The Russian word troika originally referred to a sled drawn by three horses. First used in the 18th century, it became a symbol of Russia. Troika rides are still offered to tourists seeking a traditional Russian experience, but with more sophisticated forms of transportation now reaching even the remotest parts of the country this humble sled has lost its place in the national culture.
In the 20th century the word became more commonly known for something far less appealing. Soon after Communist rule began, troika came to describe a three man committee authorised to pass sentence without trial. Under Stalin, the troika’s three members, an officer of the Commissariat for Internal Affairs, a public prosecutor and the local Communist Party secretary, acted as fast-track judge and jury for countless unfortunate victims of the state.

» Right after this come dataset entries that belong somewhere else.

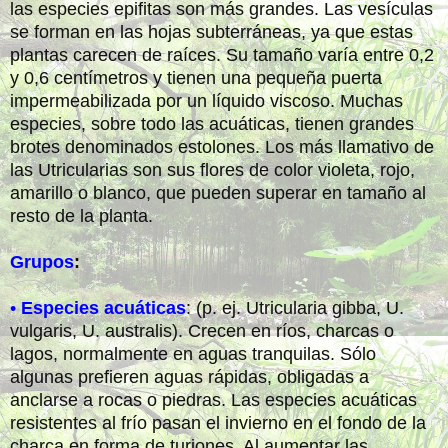
las especies epifitas son más grandes. Las vesículas
se forman en las hojas subterráneas, ya que estas
plantas carecen de raíces. Su tamaño varía entre 0,2
y 0,6 centímetros y tienen una pequeña puerta
impermeabilizada por un líquido viscoso. Muchas
especies, sobre todo las acuáticas, tienen grandes
brotes denominados estolones. Los más llamativo de
las Utricularias son sus flores de color violeta, rojo,
amarillo o blanco, que pueden superar en tamaño al
resto de la planta.
Grupos
:
•
Especies acuáticas
: (p. ej. Utricularia gibba, U.
vulgaris, U. australis). Crecen en ríos, charcas o
lagos, normalmente en aguas tranquilas. Sólo
algunas prefieren aguas rápidas, obligadas a
anclarse a rocas o piedras. Las especies acuáticas
resistentes al frío pasan el invierno en el fondo de la
charca en forma de turiones. Al aumentar las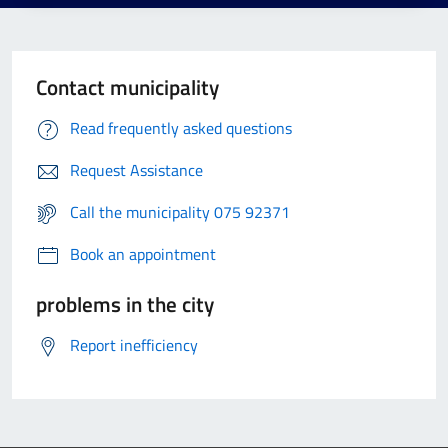
Contact municipality
Read frequently asked questions
Request Assistance
Call the municipality 075 92371
Book an appointment
problems in the city
Report inefficiency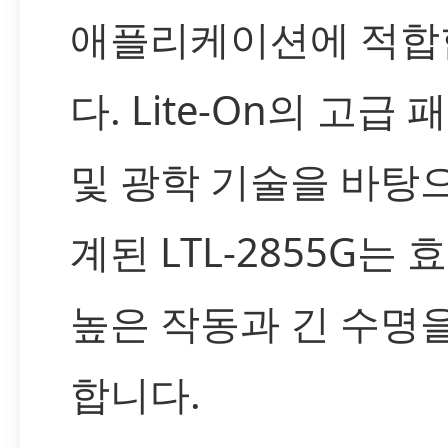
애플리케이션에 적합
다. Lite-On의 고급
및 광학 기술을 바탕
계된 LTL-2855G는 
높은 작동과 긴 수명
합니다.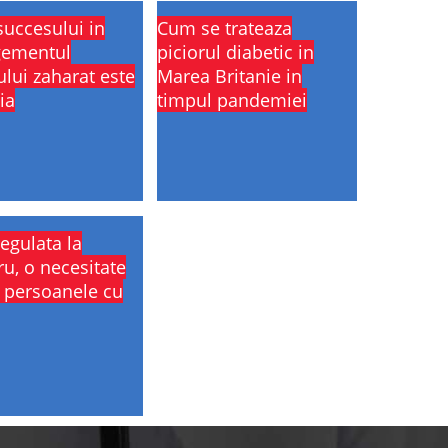
succesului in
Cum se trateaza
ementul
piciorul diabetic in
ului zaharat este
Marea Britanie in
ia
timpul pandemiei
regulata la
ru, o necesitate
 persoanele cu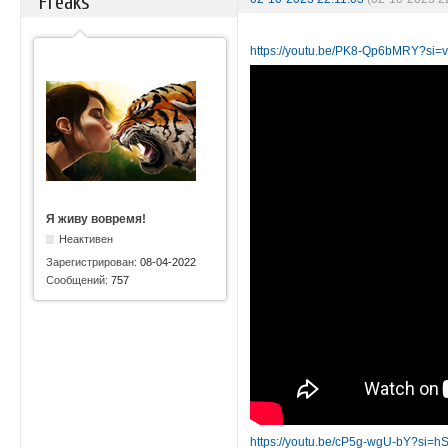
Freaks
https://youtu.be/PK8-Qp6bMRY?si
Я живу вовремя!
Неактивен
Зарегистрирован:
08-04-2022
Сообщений:
757
https://youtu.be/cP5g-wgU-bY?si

These days troika is often applied to any group of three with the power to make decisions. It’s become a popular name for companies formed by three directors, but not everyone uses the word positively. It’s recently been applied to representatives of the European Commission, European Central Bank and International Monetary Fund whose decisions dictated the fiscal policy of countries such as Greece, whose economies have been too weak to survive without intervention. Opponents of the EU have attacked what they see as anti-democratic behaviour, deliberately raising the spectre of Stalinism. This may be a harsh analogy, but either way the days of the innocent horse drawn sled are long gone.